--- START ---

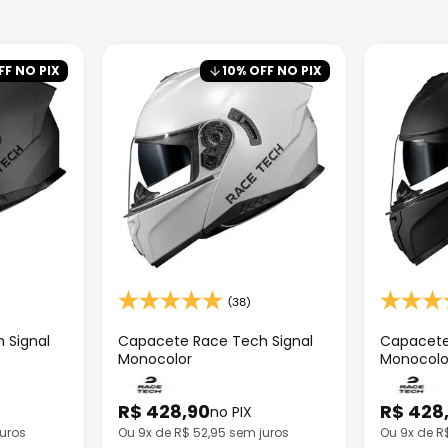
FF NO PIX
10
% OFF NO PIX
(38)
 Signal
Capacete Race Tech Signal
Capacete
Monocolor
Monocolo
R$
428
,
90
R$
428
no PIX
uros
Ou
9
x de R$
52,95
sem juros
Ou
9
x de 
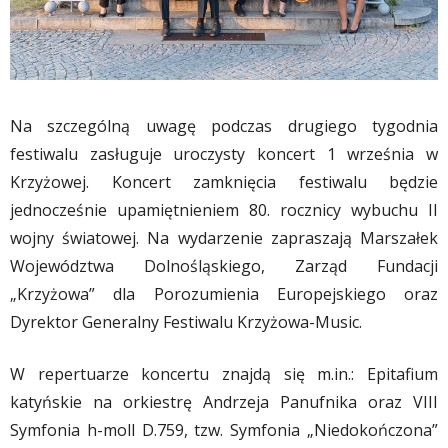
Na szczególną uwagę podczas drugiego tygodnia
festiwalu zasługuje uroczysty koncert 1 września w
Krzyżowej. Koncert zamknięcia festiwalu będzie
jednocześnie upamiętnieniem 80. rocznicy wybuchu II
wojny światowej. Na wydarzenie zapraszają Marszałek
Województwa Dolnośląskiego, Zarząd Fundacji
„Krzyżowa” dla Porozumienia Europejskiego oraz
Dyrektor Generalny Festiwalu Krzyżowa-Music.
W repertuarze koncertu znajdą się m.in.: Epitafium
katyńskie na orkiestrę Andrzeja Panufnika oraz VIII
Symfonia h-moll D.759, tzw. Symfonia „Niedokończona”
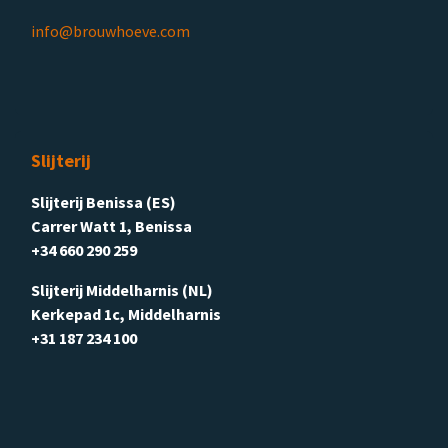
info@brouwhoeve.com
Slijterij
Slijterij Benissa (ES)
Carrer Watt 1, Benissa
+34 660 290 259
Slijterij Middelharnis (NL)
Kerkepad 1c, Middelharnis
+31 187 234 100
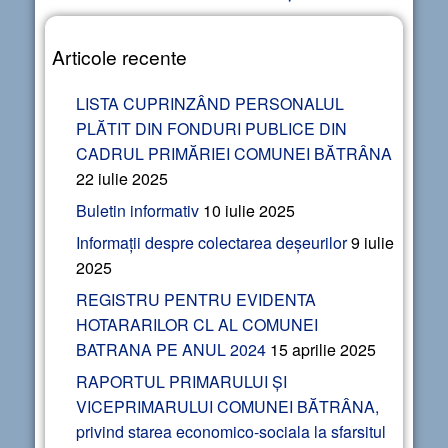
Articole recente
LISTA CUPRINZÂND PERSONALUL
PLĂTIT DIN FONDURI PUBLICE DIN
CADRUL PRIMĂRIEI COMUNEI BĂTRÂNA
22 iulie 2025
Buletin informativ
10 iulie 2025
Informații despre colectarea deșeurilor
9 iulie
2025
REGISTRU PENTRU EVIDENTA
HOTARARILOR CL AL COMUNEI
BATRANA PE ANUL 2024
15 aprilie 2025
RAPORTUL PRIMARULUI ȘI
VICEPRIMARULUI COMUNEI BĂTRÂNA,
privind starea economico-sociala la sfarsitul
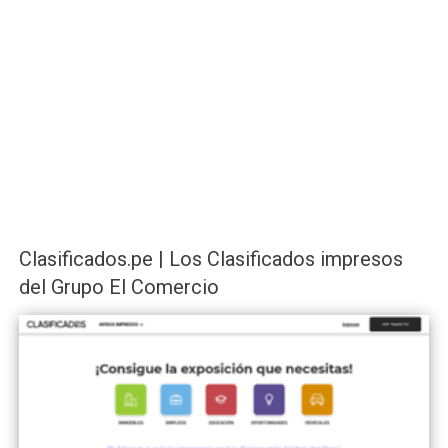
Clasificados.pe | Los Clasificados impresos
del Grupo El Comercio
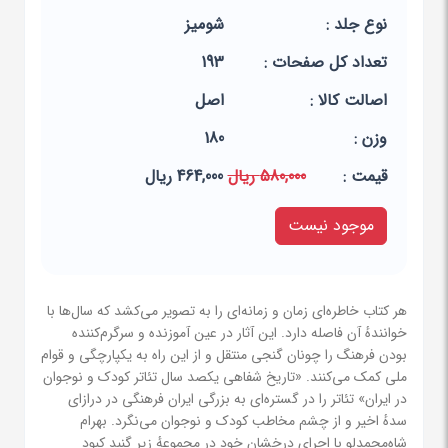
نوع جلد :
شومیز
تعداد کل صفحات :
193
اصالت کالا :
اصل
وزن :
180
قيمت :
580,000 ریال
464,000 ریال
موجود نیست
هر کتاب خاطره‌ای زمان و زمانه‌ای را به تصویر می‌کشد که سال‌ها با
خوانندهٔ آن فاصله دارد. این آثار در عین آموزنده و سرگرم‌کننده
بودن فرهنگ را چونان گنجی منتقل و از این راه به یکپارچگی و قوام
ملی کمک می‌کنند. «تاریخ شفاهی یکصد سال تئاتر کودک و نوجوان
در ایران» تئاتر را در گستره‌ای به بزرگی ایران فرهنگی در درازای
سدهٔ اخیر و از چشم مخاطب کودک و نوجوان می‌نگرد. بهرام
شاه‌محمدلو با اجرای درخشان خود در مجموعهٔ زیر گنبد کبود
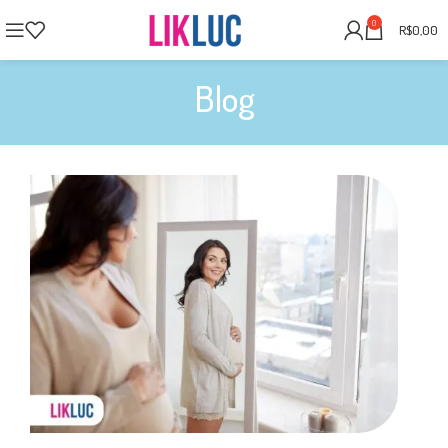
0
R$
0,00
Blog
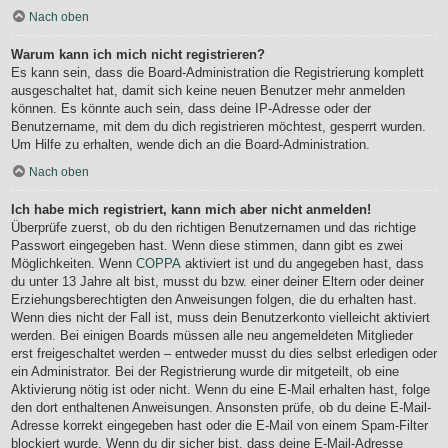
Nach oben
Warum kann ich mich nicht registrieren?
Es kann sein, dass die Board-Administration die Registrierung komplett
ausgeschaltet hat, damit sich keine neuen Benutzer mehr anmelden
können. Es könnte auch sein, dass deine IP-Adresse oder der
Benutzername, mit dem du dich registrieren möchtest, gesperrt wurden.
Um Hilfe zu erhalten, wende dich an die Board-Administration.
Nach oben
Ich habe mich registriert, kann mich aber nicht anmelden!
Überprüfe zuerst, ob du den richtigen Benutzernamen und das richtige
Passwort eingegeben hast. Wenn diese stimmen, dann gibt es zwei
Möglichkeiten. Wenn
COPPA
aktiviert ist und du angegeben hast, dass
du unter 13 Jahre alt bist, musst du bzw. einer deiner Eltern oder deiner
Erziehungsberechtigten den Anweisungen folgen, die du erhalten hast.
Wenn dies nicht der Fall ist, muss dein Benutzerkonto vielleicht aktiviert
werden. Bei einigen Boards müssen alle neu angemeldeten Mitglieder
erst freigeschaltet werden – entweder musst du dies selbst erledigen oder
ein Administrator. Bei der Registrierung wurde dir mitgeteilt, ob eine
Aktivierung nötig ist oder nicht. Wenn du eine E-Mail erhalten hast, folge
den dort enthaltenen Anweisungen. Ansonsten prüfe, ob du deine E-Mail-
Adresse korrekt eingegeben hast oder die E-Mail von einem Spam-Filter
blockiert wurde. Wenn du dir sicher bist, dass deine E-Mail-Adresse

--- END ---

(Problem description)
The result is a copy of every line above where the word "bist" shows up.

(Output below)
du unter 13 Jahre alt bist, musst du bzw. einer deiner Eltern oder deiner
blockiert wurde. Wenn du dir sicher bist, dass deine E-Mail-Adresse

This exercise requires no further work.